RECORDS FOR THIS EXERCISE –

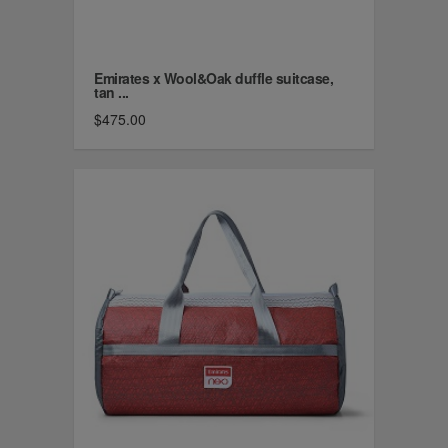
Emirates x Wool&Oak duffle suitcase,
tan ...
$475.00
* * *
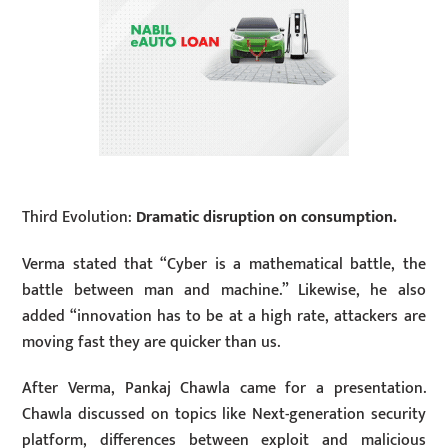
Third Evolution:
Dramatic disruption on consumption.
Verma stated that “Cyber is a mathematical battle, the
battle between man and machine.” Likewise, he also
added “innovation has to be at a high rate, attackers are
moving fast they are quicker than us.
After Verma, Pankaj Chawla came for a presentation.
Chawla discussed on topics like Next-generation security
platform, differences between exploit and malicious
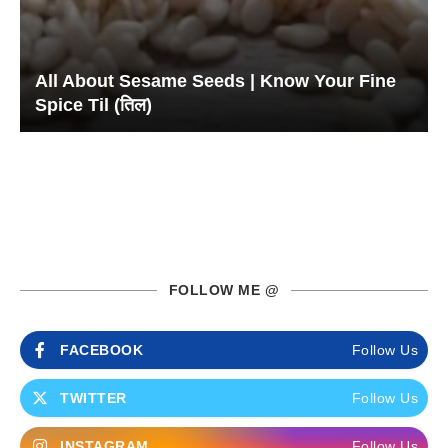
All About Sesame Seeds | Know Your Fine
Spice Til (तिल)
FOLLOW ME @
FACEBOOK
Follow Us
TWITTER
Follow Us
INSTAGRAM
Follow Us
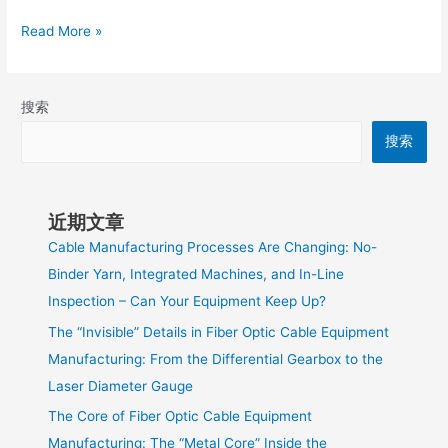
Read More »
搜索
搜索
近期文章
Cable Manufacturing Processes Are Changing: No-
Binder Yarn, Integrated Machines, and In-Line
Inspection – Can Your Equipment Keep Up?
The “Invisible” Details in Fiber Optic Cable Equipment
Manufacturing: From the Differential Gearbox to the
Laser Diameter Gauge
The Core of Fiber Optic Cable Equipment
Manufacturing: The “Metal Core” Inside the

AIM OF THE EXERCISE –
Please report every line of the records above that contains the word "Fiber".

RESPONSE –
The “Invisible” Details in Fiber Optic Cable Equipment
The Core of Fiber Optic Cable Equipment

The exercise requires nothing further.